Iran's cartoonist Mana Neyestani poses with his album entitled “Une metamorphose iranienne”. - AFP Photo

ANGOULEM: Iranian dissident cartoonist Mana Neyestani says drawing has been his salvation and a weapon to combat his own personal demons as well as Tehran's hardline Islamist regime.

Neyestani's autobiographical comic book “An Iranian Metamorphosis,” a Kafkaesque story recounting his jailing in Iran over a cartoon depicting a cockroach that sparked riots in 2006, is due to hit stores on February 16.

“With this book, I wanted to share my experiences but also to forget my worst nightmares, when I was arrested in 2006,” said Neyestani, who has been in exile for the past five years and last month applied for political asylum in France.

“I protest against the regime with my drawings.” An Iranian Metamorphosis, the latest graphic novel by the Tehran-born 38-year-old, will be published in France, Germany, Italy, Spain and there are also negotiations for its publication in the United States.

“I always loved to draw, since my childhood,” the award-winning illustrator told AFP at the world's biggest cartoon strip and comics festival in Angouleme in western France last month.

Neyestani was jailed in Tehran's notorious Evin prison in 2006 over a cartoon published in the children's section of the governmental Iran newspaper which showed a boy repeating the Farsi word for cockroach in different ways -- while a cockroach in front of him asked “What?” in Azeri.

The cartoon triggered riots between Iran's large Azeri minority -- people of Turkish origin living mainly in the north of the country -- and the majority ethnic Persian population.

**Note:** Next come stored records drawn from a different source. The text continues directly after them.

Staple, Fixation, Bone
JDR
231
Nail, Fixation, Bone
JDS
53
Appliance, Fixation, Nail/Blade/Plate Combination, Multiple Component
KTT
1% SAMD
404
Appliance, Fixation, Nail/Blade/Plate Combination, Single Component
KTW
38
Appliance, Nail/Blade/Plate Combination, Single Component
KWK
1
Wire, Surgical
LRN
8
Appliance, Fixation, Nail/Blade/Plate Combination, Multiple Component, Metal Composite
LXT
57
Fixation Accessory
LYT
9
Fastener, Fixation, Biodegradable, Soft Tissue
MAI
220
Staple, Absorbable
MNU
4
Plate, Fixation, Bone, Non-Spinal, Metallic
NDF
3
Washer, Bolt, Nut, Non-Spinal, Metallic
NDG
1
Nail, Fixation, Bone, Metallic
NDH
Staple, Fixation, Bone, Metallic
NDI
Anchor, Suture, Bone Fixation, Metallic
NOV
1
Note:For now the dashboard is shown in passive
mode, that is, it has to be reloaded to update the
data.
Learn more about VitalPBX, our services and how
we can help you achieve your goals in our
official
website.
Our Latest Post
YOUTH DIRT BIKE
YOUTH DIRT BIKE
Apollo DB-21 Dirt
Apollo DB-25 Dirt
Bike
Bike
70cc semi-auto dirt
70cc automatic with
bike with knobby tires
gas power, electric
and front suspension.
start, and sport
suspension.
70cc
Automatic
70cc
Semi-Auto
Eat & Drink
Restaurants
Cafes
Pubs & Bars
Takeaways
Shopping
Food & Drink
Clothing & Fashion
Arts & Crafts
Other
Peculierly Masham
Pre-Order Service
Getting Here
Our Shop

Neyestani, who is not Azeri, says he was picked up and flung into solitary confinement in Evin along with the newspaper's editor, accused of sparking tensions between Iranian communities and threatening state security.

Amnesty International said in a report in 2007 that 19 people were reported killed in the unrest and hundreds arrested.

“Every day they told me 'Look, you killed this or that number of demonstrators.' It was a moral torture,” Neyestani said of his time behind bars.

“I've never been physically tortured, but political prisoners are tortured since 2009,” he said, in reference to those jailed since the massive protests against the controversial June 2009 re-election of President Mahmoud Ahmadinejad.

-- 'Anything could happen' --

After three months in jail, Neyestani says he managed to secure a temporary release and decided to flee his homeland.

“With my wife, we bought tickets for a three-day trip to Dubai,” he said, adding that the couple were on tenterhooks while leaving, praying that the authorities would not latch on to their plan to skip the country.

But the “Emirates didn't support me,” he said.

So a very long trip began, taking him to Turkey, China and then to Malaysia, where he lived from 2007, doing illustrations for dissident Iranian websites, until his move to the French capital a year ago.

His move was sponsored by the International Cities of Refuge Network, which offers “persecuted writers a safe haven where they can live and work without fear of being censored or silenced”, according to its website.

Neyestani, an architect by training, began working as a cartoonist and illustrator in 1990 for a variety of magazines in Iran and with the rise of reformist newspapers in Iran he became a political cartoonist.

He published his first book in 2000 but was then confined to working for children's magazines as his work was deemed to be overtly political. He has won numerous Iranian and international awards.

France is also home to the Iranian-born Marjane Satrapi, who directed the film version of her autobiographical work “Persepolis” that tells the story of the Iranian revolution and the Islamic regime of Ayatollah Ruhollah Khomeini through the eyes of a precocious young girl.

The French edition of Neyestani's book defiantly features cockroaches on both the front and back covers and is a theme throughout the work.

“My next book will focus on 2009 protests. I will not appear in it. I'm not a big fan of autobiographical books,” he said.

Neyestani's mother and one of his two brothers still live in Iran.

“So far my family in Tehran has not been harassed by the authorities but the Iranian regime is unpredictable. Anything could happen.” As for an eventual return to his homeland, he said: “I could go back to Iran... but it will end by me being thrown in jail.”